Entertainment & Arts

David Dimbleby hits out at sexism and ageism in TV

David Dimbleby
Image caption David Dimbleby has chaired BBC One's Question Time since 1994

Veteran broadcaster David Dimbleby has criticised broadcasters for rarely employing older women in front of the camera.

In a Radio Times interview, the 74-year-old host of BBC One's Question Time said: "Why should age matter with women? Women mature elegantly and better than men, very often.

"I don't think age should be a factor for women appearing on TV.

"I agree that it is demeaning to women and... it's a crazy loss of talent."

In 2011, former BBC newsreader Anna Ford described Dimbleby as a "charming dinosaur".

Ford, who left the BBC in 2006, said: "I wonder how these charming dinosaurs such as Mr Dimbleby and [BBC world affairs editor] John Simpson continue to procure contracts with the BBC, when, however hard I look, I fail to see any woman of the same age, the same intelligence and the same rather baggy looks."

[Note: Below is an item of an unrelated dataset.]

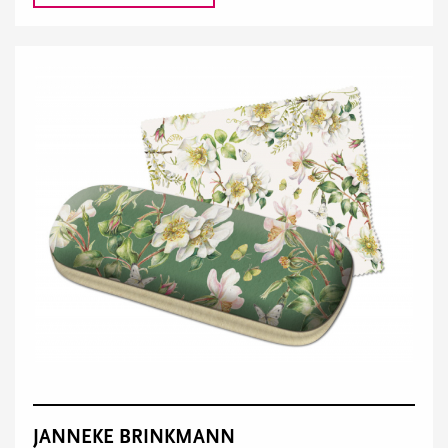
JANNEKE BRINKMANN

Dimbleby - who has been the BBC's main presenter of election coverage since 1979 - said the problem was due to the pressures to get big audiences.

"There is a section among television executives who are always being hammered - quite wrongly in my view - to get the biggest possible audience, and they are told attractive young women will bring in a bigger audience than less attractive, older women - to say nothing of less attractive older men, like me.

"That's the way the TV - not just the BBC - industry works. And I think it's wrong," he added.

Former Countryfile presenter Miriam O'Reilly won an age discrimination case against the BBC in 2011 after she was dropped from the rural affairs show when it moved to a primetime Sunday evening slot in 2009.

Other TV figures including Dame Joan Bakewell and Selina Scott have also spoken out against broadcasters on the same issue.